The duty I accept is to be a serious student the word and to change myself to fit the scripture, not to change the scripture to suit me.

Doug,
I think if we interpret the scriptures via the Holy Spirit of Love (i.e., Love your brother/neighbor/blogger/political adversary as yourself; and love the Lord, your God with all your heart, soul, and mind!) , we're actually more likely to be moral. After all Jesus said that love meets the requirements of the law.
Love is the clearest truth of all.
Seeing myself in others, even adversaries, isn't a relative thing.

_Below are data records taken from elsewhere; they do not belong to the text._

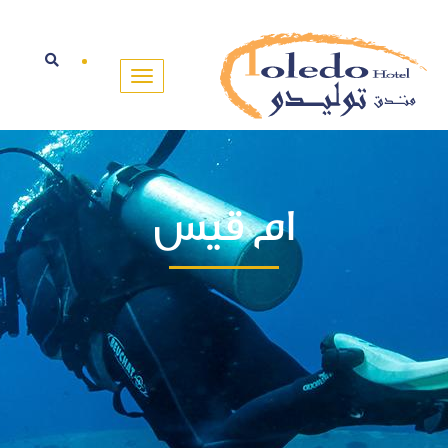
ام قيس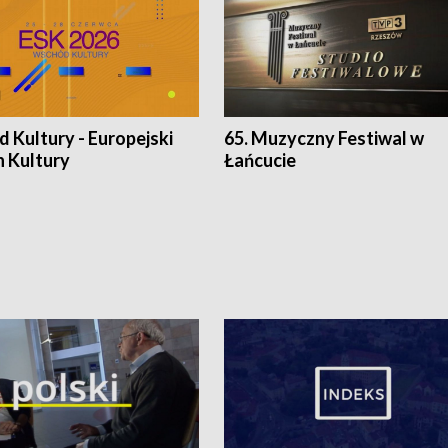
 Kultury - Europejski
65. Muzyczny Festiwal w
n Kultury
Łańcucie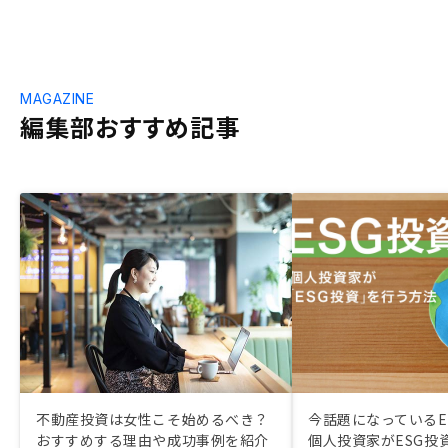
MAGAZINE
編集部おすすめ記事
不動産投資は女性こそ始めるべき？
今話題になっているE
おすすめする理由や成功事例を紹介
個人投資家がESG投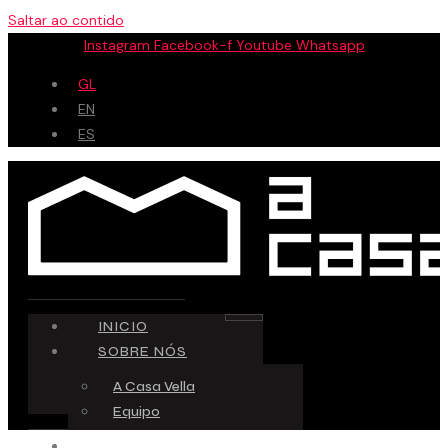
Saltar ao contido
Instagram
Facebook-f
Youtube
Whatsapp
GL
EN
ES
INICIO
SOBRE NÓS
A Casa Vella
Equipo
ESPAZO CREATIVO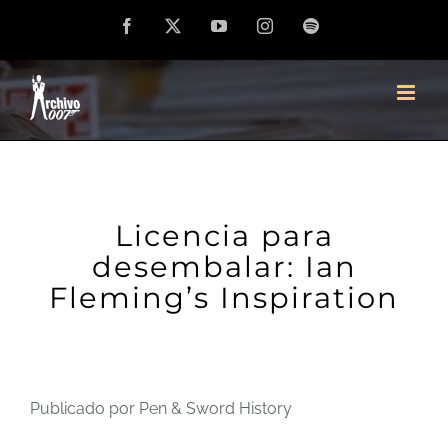
Saltar
Facebook
X
YouTube
Instagram
Spotify
al
contenido
Licencia para
desembalar: Ian
Fleming’s Inspiration
Publicado por Pen & Sword History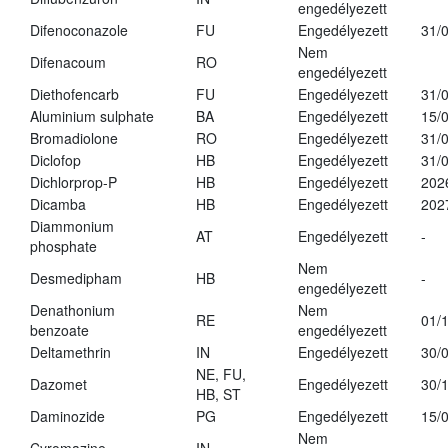
engedélyezett
Difenoconazole
FU
Engedélyezett
31/
Nem
Difenacoum
RO
engedélyezett
Diethofencarb
FU
Engedélyezett
31/
Aluminium sulphate
BA
Engedélyezett
15/
Bromadiolone
RO
Engedélyezett
31/
Diclofop
HB
Engedélyezett
31/
Dichlorprop-P
HB
Engedélyezett
202
Dicamba
HB
Engedélyezett
202
Diammonium
AT
Engedélyezett
-
phosphate
Nem
Desmedipham
HB
-
engedélyezett
Denathonium
Nem
RE
01/
benzoate
engedélyezett
Deltamethrin
IN
Engedélyezett
30/
NE, FU,
Dazomet
Engedélyezett
30/
HB, ST
Daminozide
PG
Engedélyezett
15/
Nem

Actually, it's quite difficult for my shallow little ego.
Come to think of it, my ego seems like a hell of a phenomena to me.

If your following statement isn't copy-written, I'd like to use it in the future:

"We also have contention among the apostles after the Pentecost over which laws gentile Christians would and would not have to follow. The Pentecost has already occurred, but not all things are known to the apostles; and they are not of one mind.
They reach a conclusion by compromise. We are their inheritors and we did not have Jesus walk with us in person as a teacher so, yes, I conclude from that that even taking the bible literally, we should expect to be uncertain and to find disagreement, even when we all follow Him faithfully."

Brian, I have no copywrites. It could be plagiarized from someone who does.